How Eisner lost his shine
As someone "blessed" with continuous residence in Dubai for the past few months, I couldn't help but notice the strange effect the place is creating on me.
Suddenly, I feel so consumed in the vibrant spirit of Dubai up to the point where missing a big event here or there is inexplicably... OK!
A feeling I wouldn't dare of entertaining in Los Angeles, where I lived most of my adult life.
You see, in car-cultured, paparazzi-infested LA, average folks like you and me have extremely structured lives.
Make that "painfully structured lives" in the case of married couples.
Los Angelinos have their dentist appointments planned six months in advance, with a hefty penalty for not showing up or failing to cancel 24 hours ahead.
Concert and basketball tickets are treated similarly with religious reverence. LA is the land of big shots and celebrities, yet they remain inaccessible and hard-to-reach to you and me - ordinary mortals, that is. If you live in LA, you may get a glimpse of such celebrities on their way in or out of trendy, costly places, which you cannot afford anyway and have no business being there in the first place.
What I am trying to say here is that life in Dubai, compared to that in LA, seems to me more free-wheeling, less structured, less punishing, never dull and generally more forgiving.
Dubai gives you a sense of empowerment that no other city can provide.
Case in point; I was here back in January when Michael Eisner participated in a leadership conference along with Colin Powell. Having worked in Disney for few years, where Eisner was the absolute emperor whose tiniest whims were stone-clad commands, I expected that his presence here would create a similar buzz in line with his high US status.
I mean, after all, Eisner turned Disney around from a $2 billion sleeping giant in 1984 to a $45 billion conglomerate in 2006. He was one of the most watched and celebrated CEOs in America.

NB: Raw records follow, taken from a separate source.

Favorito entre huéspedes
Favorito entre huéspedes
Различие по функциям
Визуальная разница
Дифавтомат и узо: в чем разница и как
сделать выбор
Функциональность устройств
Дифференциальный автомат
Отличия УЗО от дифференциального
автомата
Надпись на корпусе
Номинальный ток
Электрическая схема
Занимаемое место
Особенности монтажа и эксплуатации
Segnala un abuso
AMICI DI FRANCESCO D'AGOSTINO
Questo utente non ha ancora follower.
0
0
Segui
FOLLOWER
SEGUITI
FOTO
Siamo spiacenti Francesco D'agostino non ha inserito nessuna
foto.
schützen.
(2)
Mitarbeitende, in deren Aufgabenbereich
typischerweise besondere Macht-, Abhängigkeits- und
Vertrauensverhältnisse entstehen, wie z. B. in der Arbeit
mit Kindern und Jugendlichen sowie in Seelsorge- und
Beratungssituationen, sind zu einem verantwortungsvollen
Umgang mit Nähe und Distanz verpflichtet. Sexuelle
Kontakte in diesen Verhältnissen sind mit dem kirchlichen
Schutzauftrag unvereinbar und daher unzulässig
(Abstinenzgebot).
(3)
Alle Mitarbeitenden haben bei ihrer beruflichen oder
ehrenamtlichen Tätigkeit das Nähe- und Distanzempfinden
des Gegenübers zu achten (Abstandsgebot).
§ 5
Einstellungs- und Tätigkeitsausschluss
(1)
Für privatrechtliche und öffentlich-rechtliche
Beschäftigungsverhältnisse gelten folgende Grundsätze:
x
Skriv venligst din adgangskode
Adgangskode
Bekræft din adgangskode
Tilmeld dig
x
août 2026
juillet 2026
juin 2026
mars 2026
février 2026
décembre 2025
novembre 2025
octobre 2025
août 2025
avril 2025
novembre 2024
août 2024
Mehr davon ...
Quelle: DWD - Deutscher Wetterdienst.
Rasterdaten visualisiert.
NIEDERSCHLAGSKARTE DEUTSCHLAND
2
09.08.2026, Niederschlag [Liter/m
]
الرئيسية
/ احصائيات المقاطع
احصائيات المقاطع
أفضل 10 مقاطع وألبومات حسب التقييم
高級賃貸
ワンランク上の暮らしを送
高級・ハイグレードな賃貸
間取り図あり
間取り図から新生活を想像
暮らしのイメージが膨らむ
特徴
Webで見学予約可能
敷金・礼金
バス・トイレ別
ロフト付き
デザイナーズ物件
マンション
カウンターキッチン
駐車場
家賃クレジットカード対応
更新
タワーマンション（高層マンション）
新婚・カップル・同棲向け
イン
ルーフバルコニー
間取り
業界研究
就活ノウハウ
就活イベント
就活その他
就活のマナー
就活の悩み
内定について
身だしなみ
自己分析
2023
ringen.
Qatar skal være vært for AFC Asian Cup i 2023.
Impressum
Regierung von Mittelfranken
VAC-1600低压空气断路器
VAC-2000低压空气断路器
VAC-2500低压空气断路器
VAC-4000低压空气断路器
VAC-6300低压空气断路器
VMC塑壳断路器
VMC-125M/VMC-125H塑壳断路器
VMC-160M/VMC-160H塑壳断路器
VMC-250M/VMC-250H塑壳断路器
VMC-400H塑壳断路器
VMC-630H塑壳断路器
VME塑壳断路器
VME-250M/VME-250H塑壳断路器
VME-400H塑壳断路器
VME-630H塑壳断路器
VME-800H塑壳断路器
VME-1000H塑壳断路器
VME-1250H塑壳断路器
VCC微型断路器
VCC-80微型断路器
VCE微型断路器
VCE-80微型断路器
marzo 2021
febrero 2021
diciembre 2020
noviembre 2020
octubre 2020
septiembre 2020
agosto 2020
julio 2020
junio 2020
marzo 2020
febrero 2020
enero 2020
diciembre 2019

Imagine my surprise when I "felt", and I could be dead wrong, of course, that here in Dubai, Michael Eisner is basically just another guy! Another name on World Trade Centre's huge guest list! Dare I hint to this in the US, I would be looked at as a leper!
I was deviously entertained when I heard, through the grapevine, that Eisner lost his temper with the bright girl who interviewed him for a television channel. Perhaps his arrogance was rubbed in ways he wouldn't think were possible, let alone in a foreign country that he never visited before. I admit I felt slightly relieved and vindicated.
Only as partial payback for the stereotyping that he carelessly allowed to appear in the infamous cartoon feature, Aladdin which amounted to drinking from the well and committing number one inside it, if you get my drift!
For all his US power and influence, poor Eisner passed through Dubai without breaking the sound barrier, and without being given the emperor status splashed on him in US media.
I wonder what items he bought from the airport! Did he negotiate a better output deal? Did he keep the receipt for a planned expense report?
Perhaps some of you did not know Eisner was here in Dubai till now. Sounds rude or little nasty? I admit. But hey, I am only going by the old famous Arabic proverb:" No one is big except the camel".
Ahmad Zahzah is a journalist based in the UAE.